Lucia's having an erotic flashback in the shower— she’s fucking Dirk the Lifeguard in the sea during high tide, it’s pleasing, the fine granules of sand grade on her body as he rubs against her. 


It’s a flashback, what you desire but isn't— she knows Dirk’s a slut, everyone in town knows.


This town is boring you to tears

Nothing in the world ever happens here

It’s all right hey lawdy mama, it’s all right

Don’t you know you gotta help

Nothing ever happens by itself

Hey lawdy mama


                          Steppenwolf, Live Steppenwolf 


Maxine— How about a rum coco? 

Shannon— No, no, I want some cold water. If I start drinking rum cocos now I won't stop drinking rum cocos. (The bus horn is heard blowing from below)

Maxine— Why doesn’t your busload of women come on up here instead of blowing that bus horn down there? 

Shannon— Let em blow it, blow it (Bus horn blows again, he sways a little) HANK! HANK! GET THEM OUT OF THE BUS AND BRING EM UP HERE, TELL EM THE RATES ARE OK.

Are they getting out of the bus or staying in it, the stingy daughters of bitches, school teachers at a Baptist female college in Blowing  Rock, Texas.

Maxine— here they come, a football squad of old maids.

Shannon—Yeah, and I’m the football.


                 a segment from Act I         

                 of The night of the Iguana            

                 Tennessee Williams


I was going to write a mini-bio on Tennessee but didn't. If you’re interested, read The Tennessee William's Sugar Bowl, here, on this blog.


Last night, in a dream, I met a girl, a grad student in Seattle on the banks of Lake Washington.


The two of us were queuing at an ATM machine—wrapped in a black cape she crouches and a sagging tit tumbles into my hand, then we're groping.  


In no time we’re transported, riding on a mist of air to the entrance of her room on the bank of Elliot Bay, an odd structure, open in the front and covered with strips of thick plastic.


Things feel witchy, I walk a patch of grass to hang my overcoat on a tree branch, and three deadheads show.
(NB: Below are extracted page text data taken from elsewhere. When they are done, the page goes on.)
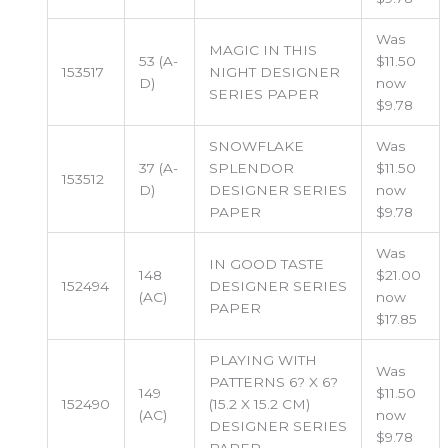
Was
MAGIC IN THIS
53 (A-
$11.50
153517
NIGHT DESIGNER
D)
now
SERIES PAPER
$9.78
SNOWFLAKE
Was
37 (A-
SPLENDOR
$11.50
153512
D)
DESIGNER SERIES
now
PAPER
$9.78
Was
IN GOOD TASTE
148
$21.00
152494
DESIGNER SERIES
(AC)
now
PAPER
$17.85
PLAYING WITH
Was
PATTERNS 6? X 6?
149
$11.50
152490
(15.2 X 15.2 CM)
(AC)
now
DESIGNER SERIES
$9.78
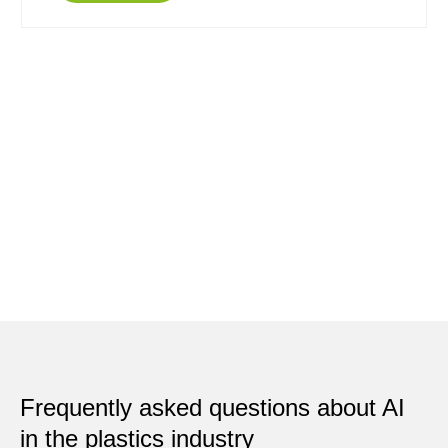
Frequently asked questions about AI
in the plastics industry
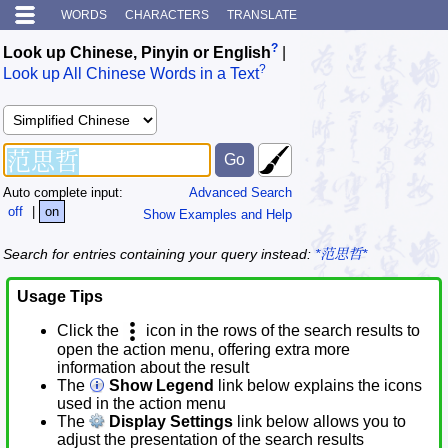
WORDS
CHARACTERS
TRANSLATE
?
Look up Chinese, Pinyin or English
|
?
Look up All Chinese Words in a Text
Auto complete input:
Advanced Search
off
|
on
Show Examples and Help
Search for entries containing your query instead:
*范思哲*
Usage Tips
Click the
icon in the rows of the search results to
open the action menu, offering extra more
information about the result
The
Show Legend
link below explains the icons
used in the action menu
The
Display Settings
link below allows you to
adjust the presentation of the search results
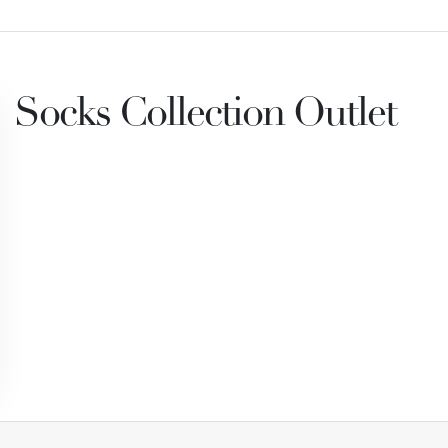
Socks Collection Outlet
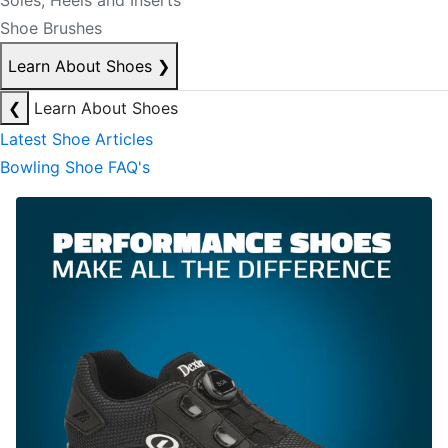
Soles, Heels and Inserts
Shoe Brushes
Learn About Shoes
❯
❮
Learn About Shoes
Latest Shoe Articles
Bowling Shoe FAQ's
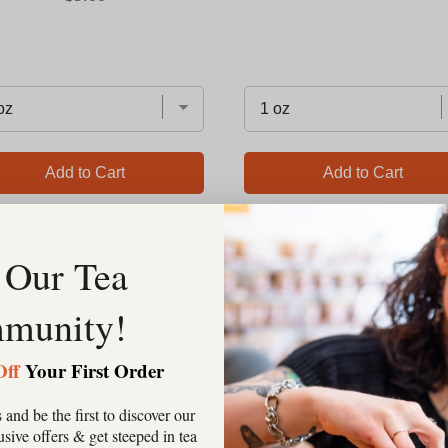
Add to Cart
Add to Cart
 Our Tea
munity!
Reviews
Questions
Off
Your First Order
Filter Reviews:
 and be the first to discover our
clusive offers & get steeped in tea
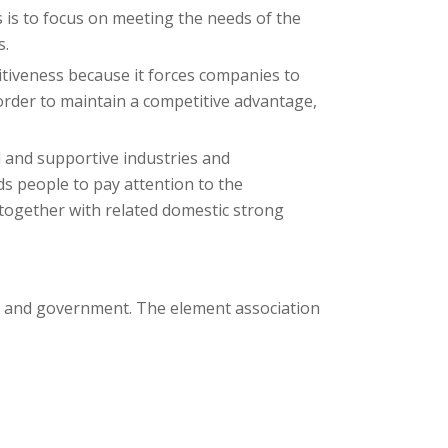
 is to focus on meeting the needs of the
s.
tiveness because it forces companies to
order to maintain a competitive advantage,
d and supportive industries and
ds people to pay attention to the
e together with related domestic strong
ce and government. The element association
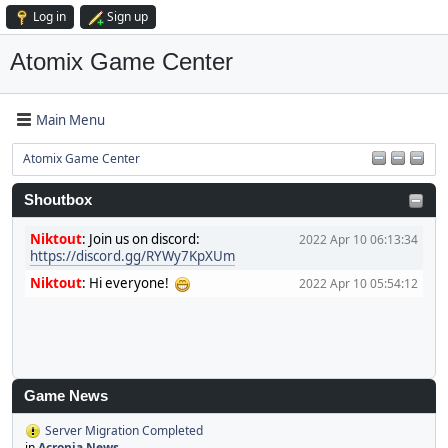
Log in
Sign up
Atomix Game Center
Main Menu
Atomix Game Center
Shoutbox
Niktout
:
Join us on discord:
2022 Apr 10 06:13:34
https://discord.gg/RYWy7KpXUm
Niktout
:
Hi everyone!
2022 Apr 10 05:54:12
Game News
Server Migration Completed
in
Acronia News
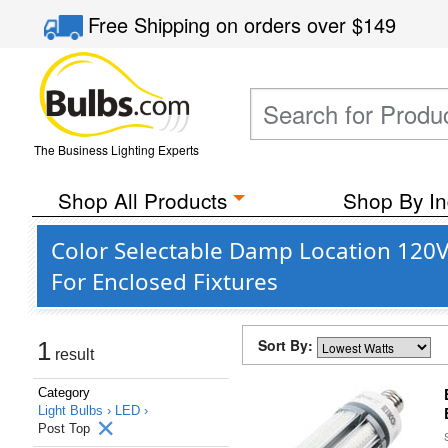
Free Shipping
on orders over
$149
The Business Lighting Experts
Shop All Products
Shop By In
Color Selectable Damp Location 120V 
For Enclosed Fixtures
Sort By:
1
result
Category
Light Bulbs ›
LED ›
Post Top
I disappear into the mist I rode in on, feeling horny.


In bed at my Key West house, half-awake, half-asleep, I roll over and fuck Lucia— one of those fucks you love, a superlunary fuck, neither here nor there. 


The same morning over Jack and coffee in the kitchen she asks, 


did you fuck me this morning Querido?


Yes, I fucked you thinking it was a girl in Seattle.


Was she a good fuck? 


Yes, of course, dream fucks are the best.


Better than me Henry? 


Baby, no one is better than you, you’re my Latino sex-machine.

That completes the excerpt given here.